- [ACTION ITEM] Repeat each line of the material below exactly as it appears, minus any pictures.

- [RECORDS PROVIDED]

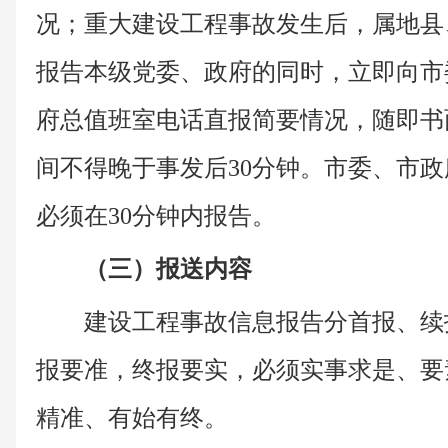
况；重大建设工程事故发生后，属地县
报告本级党委、政府的同时，立即向市
府总值班室电话直报简要情况，随即书
间不得晚于事发后30分钟。市委、市
必须在30分钟内报告。
（三）报送内容
建设工程事故信息报告分首报、续
报要准，终报要实，必须实事求是、要
精准、有始有终。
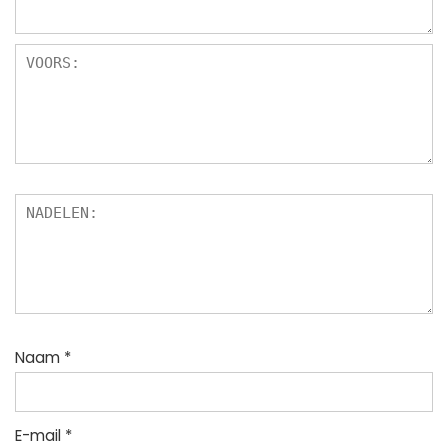
Naam
*
E-mail
*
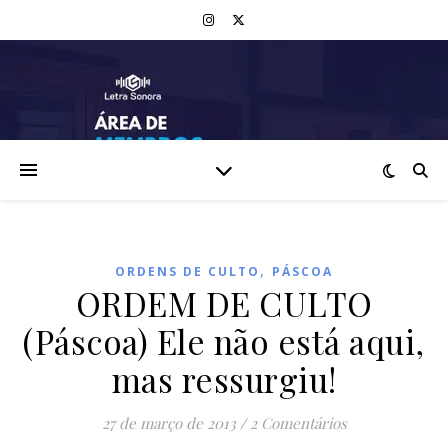
,
ORDENS DE CULTO
PÁSCOA
ORDEM DE CULTO
(Páscoa) Ele não está aqui,
mas ressurgiu!
27 de março de 2013
/
2 Comentários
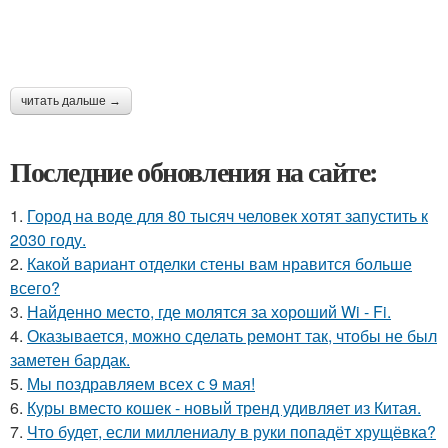
читать дальше →
Последние обновления на сайте:
1.
Город на воде для 80 тысяч человек хотят запустить к
2030 году.
2.
Какой вариант отделки стены вам нравится больше
всего?
3.
Найденно место, где молятся за хороший Wi - Fi.
4.
Оказывается, можно сделать ремонт так, чтобы не был
заметен бардак.
5.
Мы поздравляем всех с 9 мая!
6.
Куры вместо кошек - новый тренд удивляет из Китая.
7.
Что будет, если миллениалу в руки попадёт хрущёвка?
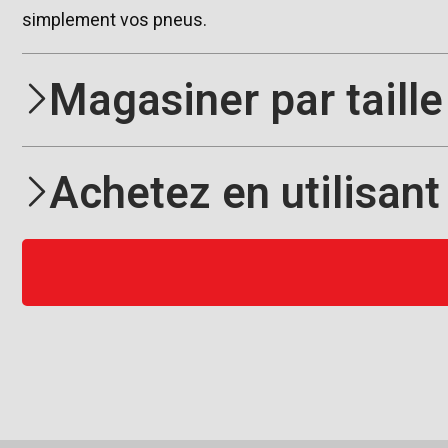
simplement vos pneus.
Magasiner par taille
Achetez en utilisant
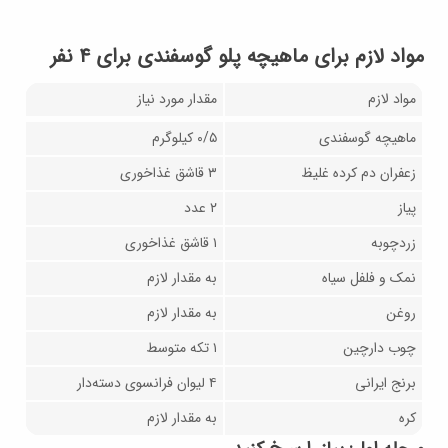
مواد لازم برای ماهیچه پلو گوسفندی برای ۴ نفر
مواد لازم
مقدار مورد نیاز
ماهیچه گوسفندی
۰/۵ کیلوگرم
زعفران دم کرده غلیظ
۳ قاشق غذاخوری
پیاز
۲ عدد
زردچوبه
۱ قاشق غذاخوری
نمک و فلفل سیاه
به مقدار لازم
روغن
به مقدار لازم
چوب دارچین
۱ تکه متوسط
برنج ایرانی
۴ لیوان فرانسوی دسته‌دار
کره
به مقدار لازم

- [RESULT]
况；重大建设工程事故发生后，属地县
报告本级党委、政府的同时，立即向市
府总值班室电话直报简要情况，随即书
间不得晚于事发后30分钟。市委、市
必须在30分钟内报告。
（三）报送内容
建设工程事故信息报告分首报、续
报要准，终报要实，必须实事求是、要
精准、有始有终。
Naam
*
E-mail
*
,
ORDENS DE CULTO
PÁSCOA
ORDEM DE CULTO
(Páscoa) Ele não está aqui,
mas ressurgiu!
27 de março de 2013
/
2 Comentários
читать дальше →
Последние обновления на сайте:
1.
Город на воде для 80 тысяч человек хотят запустить к
2030 году.
2.
Какой вариант отделки стены вам нравится больше
всего?
3.
Найденно место, где молятся за хороший Wi - Fi.
4.
Оказывается, можно сделать ремонт так, чтобы не был
заметен бардак.
5.
Мы поздравляем всех с 9 мая!
6.
Куры вместо кошек - новый тренд удивляет из Китая.
7.
Что будет, если миллениалу в руки попадёт хрущёвка?
simplement vos pneus.
Magasiner par taille
Achetez en utilisant
مواد لازم برای ماهیچه پلو گوسفندی برای ۴ نفر
مواد لازم
مقدار مورد نیاز
ماهیچه گوسفندی
۰/۵ کیلوگرم
زعفران دم کرده غلیظ
۳ قاشق غذاخوری
پیاز
۲ عدد
زردچوبه
۱ قاشق غذاخوری
نمک و فلفل سیاه
به مقدار لازم
روغن
به مقدار لازم
چوب دارچین
۱ تکه متوسط
برنج ایرانی
۴ لیوان فرانسوی دسته‌دار
کره
به مقدار لازم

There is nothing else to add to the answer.